What is the velocity of sound?
Answer: Sound is vibration that travels thru a medium (anatomy) as a wave.
Velocity describes how far the wave will travel in a given amount of time.
The way in which the US responds when it comes into contact with anatomy is
dependent on the density of the anatomy.
US travels faster or has an increased velocity when traveling through water in
comparison to air.
If we know US travels faster in water what can we deduce when we are trying to
determine whether US travels faster thru fat or bone? Explain?

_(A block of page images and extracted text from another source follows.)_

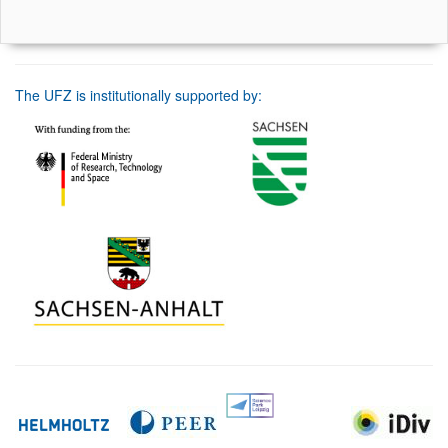
The UFZ is institutionally supported by: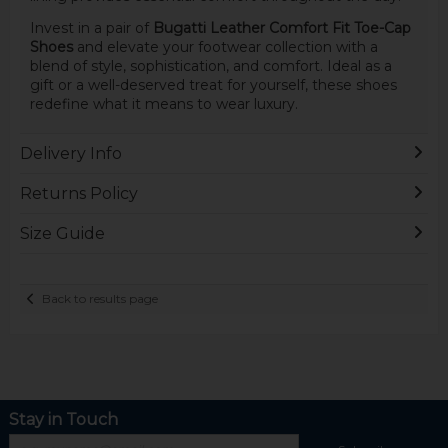
Invest in a pair of
Bugatti Leather Comfort Fit Toe-Cap
Shoes
and elevate your footwear collection with a
blend of style, sophistication, and comfort. Ideal as a
gift or a well-deserved treat for yourself, these shoes
redefine what it means to wear luxury.
Delivery Info
Returns Policy
Size Guide
Back to results page
Stay in Touch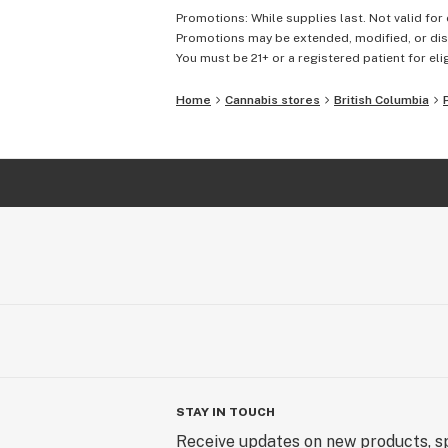
Promotions: While supplies last. Not valid for 
Promotions may be extended, modified, or disc
You must be 21+ or a registered patient for elig
Home
Cannabis stores
British Columbia
STAY IN TOUCH
Receive updates on new products, sp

Answer: The higher the atomic number of the material the faster US passes thru
a given medium.
The sound waves returned are picked up by the computer to make images. The
intensity and pitch images produces images. The computer uses this data to
calculate depth and speed.
There are many types of transducers with varying frequencies and shapes
depending on the body part to be imaged. First lets do a review on the
realationship between wavelength and frequency.
How are frequency and wavelength related in x-ray?
Answer: Frequency increases wavelength decreases.